Ward opened his mouth to say something but paused. He didn’t know what to say; the only word on the tip of his tongue was “wait,” so he just let it die, pressing his lips closed. Lisa stepped through the central archway, and it seemed to pulse with faint gray light, then fade to black again. He kind of wanted to follow her because she seemed the most capable or at least the most confident of the people he’d met, but the man and woman holding hands hurried after her. The archway flashed two more times, and when it faded, nothing but a smooth stone wall remained.

“They were quick to follow the moonstone.” The young man with the glasses turned and looked at Ward and Haley, then back at the two remaining archways.

“Moonstone?” Ward asked before he could stop to think about how it might make him look.

Haley answered, “Because of her eyes and their soft white glow. Some people label them that way—I mean, on Cinder, well, probably the whole of Vainglory. I could tell you were from off-world. Do they have a different name where you’re from?”

Ward thought about it briefly, then said, “Yeah, on my home world, they just call ‘em wizards and witches and whatnot.” He nodded and folded his arms, stepping back and looking from Haley to the young man. “I’m Ward, by the way. Do you all want to try to stick together?”

He pushed his glasses up on the bridge of his nose. “I’m Nevkin.”

“Haley.”

Nevkin nodded. “I saw you at the ceremony. From Tarnish, hmm? Sorry about your brother's fate.” He looked at Ward. “I would like to try to travel with you both, but we should all be cognizant of the fact that these ancient tunnels and vaults will likely try to separate us or even pit us against each other.”

“I was thinking about that.” Haley’s voice was soft, and her eyes were downcast, probably upset at the mention of her brother. “What the other man asked—if more than nine people had made it to this room, it may have gotten bloody.”

Ward nodded. “Yeah, I had the same thought.” His arms were still crossed, and the lump of his .357 under his hand was comforting as his mind went down dark paths.

“So?” Nevkin gestured left and right, from one archway to the other. He was wearing a small, circular leather pack, a thick gray, poncho-like garment, and pants that reminded Ward of the cowboys' jeans in old movies. His narrow boots looked sturdy, and overall, Ward had the feeling the kid was pretty capable. He looked at Haley, wondering if she had an opinion, but she was staring at the far wall where Lisa and the others had gone, her eyes unfocused. He figured she was probably still dwelling on her brother.
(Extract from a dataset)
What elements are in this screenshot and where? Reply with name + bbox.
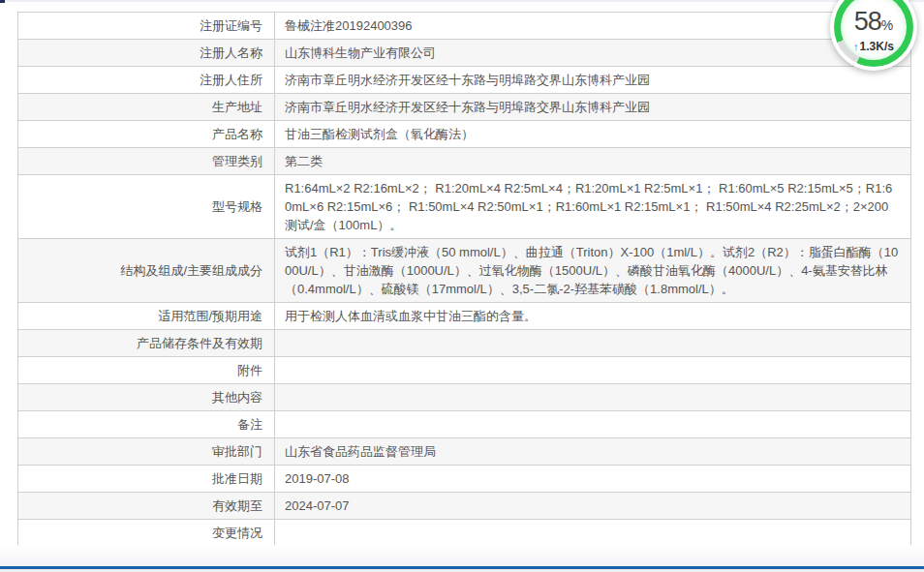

“I don’t know. Flip a coin?”

“Sure.” Nevkin reached into a pocket under his poncho and pulled out a silver glory. “Face or number?”

“Face,” Haley mumbled, then shook her head, snapping out of her trance. “Wait, it doesn’t matter; if I’m right, what way will we go?”

Nevkin shrugged, flipped the coin with ping, and snatched it out of the air, slapping it onto the back of his hand. Before he uncovered it, he asked, “If it’s face, we go right, number we go left?”

“Sounds good.” Ward stepped forward to witness the coin’s reveal. Nevkin lifted away his hand, and there, Ward saw the coin with its prominent X on display. “Left it is.” He walked over to the archway and tried to peer into the darkness, but just as the light in the room they stood in had no source, the darkness seemed utterly devoid of it. “I’ll go first.”

“Wait!” Haley hurried forward and reached out to take his hand. “Together.”

Nevkin shrugged and sauntered over, taking Haley’s other hand. “Together, then.”